Ino entonces acudió en su ayuda —¡Shikamaru! —el moreno la miró de reojo.

—¿Ino que haces? —exclamó por encima de su hombro a la rubia, el hombre frente a él hizo lo mismo.

—¡Vine a ayudarlos! —el chico negó con la cabeza, el shinobi de pie delante de él reflejó el movimiento.

—Vete, vuelve con Chiyo y Kouta... puede ser una trampa, no debemos confiarnos —la muchacha vaciló—. ¡Hazlo!

—¡Está bien! —y sin decir más desapareció por la ventana más cercana y hacia el interior de la casa. Shikamaru continuó observando al sujeto frente a él.

—¿Quién te envía? —lo interrogó calmo, éste se negó a contestar. Kage kubi shibari no jutsu, conjuró entre pensamientos. Acto seguido una mano negra, surgida de entre las sombras comenzó a trepar por el cuerpo musculoso del sujeto, el cual la observó horrorizado incapaz de defenderse. Su cuerpo no respondía.

—¡No-no! —chilló viendo los dedos oscuros enroscarse alrededor de su cuello. Shikamaru retrajo la sombra un instante, postergando el golpe final, aquel que acabaría con la vida del sujeto.

—¿Vienes de parte de alguna aldea oculta? —la sombra se arrastró nuevamente por la piel, acariciando con sus yemas incorpóreas el cuello del shinobi. El hombre intentó zafarse pero sin éxito alguno.

—¡No! ¡No! —gritó—. No me envía nadie, se corrió el rumor de un pergamino que contiene una técnica desconocida.

Shikamaru asintió. Entonces se trata de renegados y mercenarios únicamente, pensó afirmando el agarre de la sombra en el cuello del sujeto. Éste se estremeció.

El moreno suspiró —El pergamino pertenece ahora a Konoha —y sin decir más deshizo el jutsu, su sombra retrayéndose hacia sí. El hombre cayó de rodillas jadeando. En cuestión de segundos se puso de pie y de un salto huyó, desapareciendo entre los árboles más lejanos.

Chouji miró a su amigo desconcertado —¿Por qué lo dejaste escapar?

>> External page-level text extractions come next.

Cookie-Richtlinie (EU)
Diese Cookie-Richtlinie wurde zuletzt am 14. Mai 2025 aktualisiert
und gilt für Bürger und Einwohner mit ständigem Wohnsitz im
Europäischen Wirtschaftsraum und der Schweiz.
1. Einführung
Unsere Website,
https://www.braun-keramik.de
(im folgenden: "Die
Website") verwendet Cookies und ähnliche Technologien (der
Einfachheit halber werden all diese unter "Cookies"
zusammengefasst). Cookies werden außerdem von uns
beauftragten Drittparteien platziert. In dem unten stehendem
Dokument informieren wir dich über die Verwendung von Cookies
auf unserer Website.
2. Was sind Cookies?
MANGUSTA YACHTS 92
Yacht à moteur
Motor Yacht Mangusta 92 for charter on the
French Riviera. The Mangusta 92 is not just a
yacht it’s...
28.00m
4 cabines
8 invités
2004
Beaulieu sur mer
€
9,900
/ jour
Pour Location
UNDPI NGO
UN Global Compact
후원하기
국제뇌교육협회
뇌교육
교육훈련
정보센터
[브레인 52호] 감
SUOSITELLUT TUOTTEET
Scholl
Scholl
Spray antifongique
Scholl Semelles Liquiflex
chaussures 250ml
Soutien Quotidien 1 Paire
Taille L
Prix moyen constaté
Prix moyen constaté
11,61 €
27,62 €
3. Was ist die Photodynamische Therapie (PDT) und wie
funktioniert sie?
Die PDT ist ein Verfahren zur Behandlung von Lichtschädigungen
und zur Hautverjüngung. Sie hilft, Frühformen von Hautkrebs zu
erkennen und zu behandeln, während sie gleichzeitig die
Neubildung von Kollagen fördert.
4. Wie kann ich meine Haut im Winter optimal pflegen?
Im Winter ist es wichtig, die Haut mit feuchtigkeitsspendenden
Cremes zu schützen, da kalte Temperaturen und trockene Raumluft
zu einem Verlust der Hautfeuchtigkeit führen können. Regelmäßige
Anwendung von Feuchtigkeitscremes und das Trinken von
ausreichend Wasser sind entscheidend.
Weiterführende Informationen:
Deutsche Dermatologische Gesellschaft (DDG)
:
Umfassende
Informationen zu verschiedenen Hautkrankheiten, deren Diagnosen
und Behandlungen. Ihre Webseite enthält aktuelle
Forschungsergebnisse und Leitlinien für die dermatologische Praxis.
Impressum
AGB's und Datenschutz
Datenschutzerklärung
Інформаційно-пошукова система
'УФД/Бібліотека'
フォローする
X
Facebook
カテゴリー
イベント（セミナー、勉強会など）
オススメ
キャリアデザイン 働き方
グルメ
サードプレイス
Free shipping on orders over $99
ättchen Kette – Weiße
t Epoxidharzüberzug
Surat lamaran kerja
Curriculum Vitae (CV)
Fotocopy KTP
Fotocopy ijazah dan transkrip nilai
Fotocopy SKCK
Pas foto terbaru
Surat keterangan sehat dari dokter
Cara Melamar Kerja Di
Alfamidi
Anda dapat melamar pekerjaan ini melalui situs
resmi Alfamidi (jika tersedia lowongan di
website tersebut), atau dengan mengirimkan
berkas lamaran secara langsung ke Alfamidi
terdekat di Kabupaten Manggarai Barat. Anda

El Nara bostezó, colocando sus brazos detrás de la cabeza y contemplando la negrura de la noche —Porque así nos aseguraremos de que sepan que el pergamino lo tenemos nosotros y no Chiyo. Sólo así dejarán a esta gente en paz, debemos mañana a primera hora sacar este manuscrito del pueblo.

—Entiendo, tu plan es que nos sigan a nosotros —Shikamaru asintió.

—Es la única forma. Una vez en Konoha el manuscrito estará a salvo, nadie se atrevería a intentar robarlo. Menos aún mercenarios y shinobi de mala muerte como éstos.

Chouji se mostró de acuerdo y ambos descendieron rápidamente por la enredadera y hacia la ventana, una vez dentro de la habitación se encontraron con Ino, Chiyo y Kouta quienes esperaban ansiosos las noticias de Chouji y Shikamaru.

—¿Qué sucedió? —exclamó Ino corriendo a ambos, el moreno hizo un ademán con la mano indicando que se calmara.

—Tranquila mujer problemática... —masculló— todo está en orden. Mañana a primera hora nos llevaremos el manuscrito y no volverán a molestarlos jamás —dijo dirigiéndose a la pareja de jóvenes—. Me aseguré de eso.

Chiyo asintió, feliz y aliviada —¡Oh! ¡Gracias! No saben lo agradecida que estoy. Por favor descansen esta noche, mañana les espera un largo viaje de regreso.

—Largo, en efecto —masculló Shikamaru para sí. Dejándose caer nuevamente en el colchón en medio de ambas camas. Kouta y su esposa desaparecieron detrás de la puerta y todo quedó nuevamente en silencio, ni siquiera Ino rompió la calma y pronto el sueño lo acogió. Lenta y suavemente lo acunó hasta que perdió toda conciencia. Todo su ser se relajó y por un instante olvidó el mañana. Y el largo y peligroso camino de regreso que les esperaba. Lo olvidó todo, hasta sus propias preocupaciones y pensamientos equívocos.